Fort William, the largest town in the Highlands and situated at the southern end of the Great Glen, lies in the shadow of Ben Nevis, Britains highest mountain. This area is a fine location to use as a base to discover the West Highlands.
We cross the 21-arched Glenfinnan viaduct (a location made famous in the Harry Potter films) which overlooks Loch Shiel and the Jacobite monument. The train may pause on the viaduct, time permitting, to allow you to take in the magnificent view. Once stopped in Glenfinnan station there will be time to stretch your legs and, if you wish, visit the West Highland Railway Museum located in the restored station building. The Jacobite may also stop at Arisaig by request to the guard.
From this very tranquil village it is possible to take the boat, The Sheerwater to the Small Isles (until 19th September). There are guided walks and the local Highland Games takes place on 25th July 2012.
The end of the line, Mallaig is a busy fishing port and ferry terminal with services to Skye and the Small Isles. Arriving in Mallaig we have over an hour and a half to enjoy a walk round and take in the atmosphere: there are shops, bars, restaurants and plenty of fish and chips to be enjoyed during the lunchtime stopover.
The West Highland Railway is notorious for its gradients and tight curves, neither of which are locomotive friendly! The terrain does, however, force some tremendous demonstrations of the steam engine hard at work sights and sounds which can be enjoyed from the comfort of the train or by photographers in the fields. (Please see the Gallery page.) The gradient profile of this railway is shown above.
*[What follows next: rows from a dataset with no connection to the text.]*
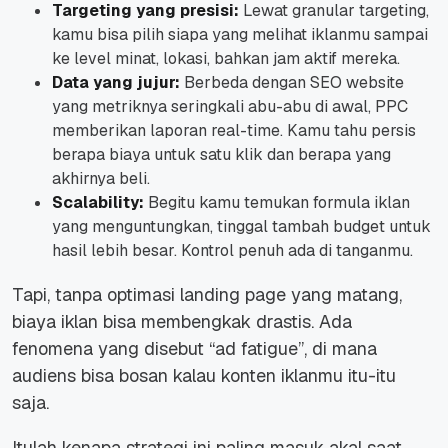
Targeting yang presisi:
Lewat granular targeting,
kamu bisa pilih siapa yang melihat iklanmu sampai
ke level minat, lokasi, bahkan jam aktif mereka.
Data yang jujur:
Berbeda dengan SEO website
yang metriknya seringkali abu-abu di awal, PPC
memberikan laporan real-time. Kamu tahu persis
berapa biaya untuk satu klik dan berapa yang
akhirnya beli.
Scalability:
Begitu kamu temukan formula iklan
yang menguntungkan, tinggal tambah budget untuk
hasil lebih besar. Kontrol penuh ada di tanganmu.
Tapi, tanpa optimasi landing page yang matang,
biaya iklan bisa membengkak drastis. Ada
fenomena yang disebut “ad fatigue”, di mana
audiens bisa bosan kalau konten iklanmu itu-itu
saja.
Itulah kenapa strategi ini paling masuk akal saat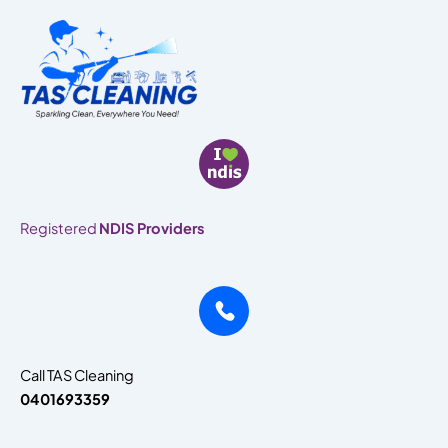
Skip
to
content
Registered
NDIS Providers
Call TAS Cleaning
0401693359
From Carlisle and the south, take the M6 and M74 to Glasgow. Follow the A82 from Glasgow.
From Edinburgh take the M9 to Stirling then the A84, A85 (to Crianlarich) and A82 to Fort William.
From the north: From Aviemore take the A9 and A86 or from Inverness, the A82.
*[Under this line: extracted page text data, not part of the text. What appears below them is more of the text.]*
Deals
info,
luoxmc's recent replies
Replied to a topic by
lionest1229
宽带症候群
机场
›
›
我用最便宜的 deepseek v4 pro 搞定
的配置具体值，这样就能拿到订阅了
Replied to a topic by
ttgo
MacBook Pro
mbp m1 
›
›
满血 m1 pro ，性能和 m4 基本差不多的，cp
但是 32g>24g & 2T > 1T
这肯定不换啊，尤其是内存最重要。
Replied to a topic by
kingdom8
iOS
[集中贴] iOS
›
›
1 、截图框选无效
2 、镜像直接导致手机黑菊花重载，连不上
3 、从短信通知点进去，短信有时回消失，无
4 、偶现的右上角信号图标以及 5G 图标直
Whilst there is ample parking in Fort William, near the railway station, please allow at least 20 minutes for parking and ticket purchase before the train departs.
Please do not park in the supermarket car park.
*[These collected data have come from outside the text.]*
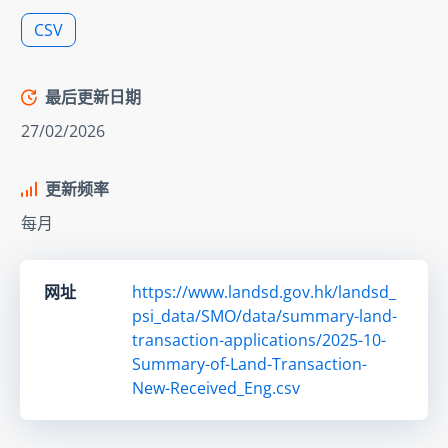
CSV
最后更新日期
27/02/2026
更新频率
每月
网址
https://www.landsd.gov.hk/landsd_
psi_data/SMO/data/summary-land-
transaction-applications/2025-10-
Summary-of-Land-Transaction-
New-Received_Eng.csv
If travelling by train it is advisable to arrive in Fort William before the day of travel on The Jacobite. (The standard service train from Glasgow arrives later than our 10.20 departure but it may be possible to arrive by using the Scotrail Sleeper service. Please check before you travel.)
The Jacobite returns to Fort William in time to catch a service train to either Glasgow or Mallaig.
National Rail Enquiries: tel. 08457 48 49 50
Click here to visit the National Rail Enquiries website
We have been notified that there are extensive road works in the Fort William area which may be ongoing for some time.
Please note that it may take much longer than normal for passengers travelling to Fort William station.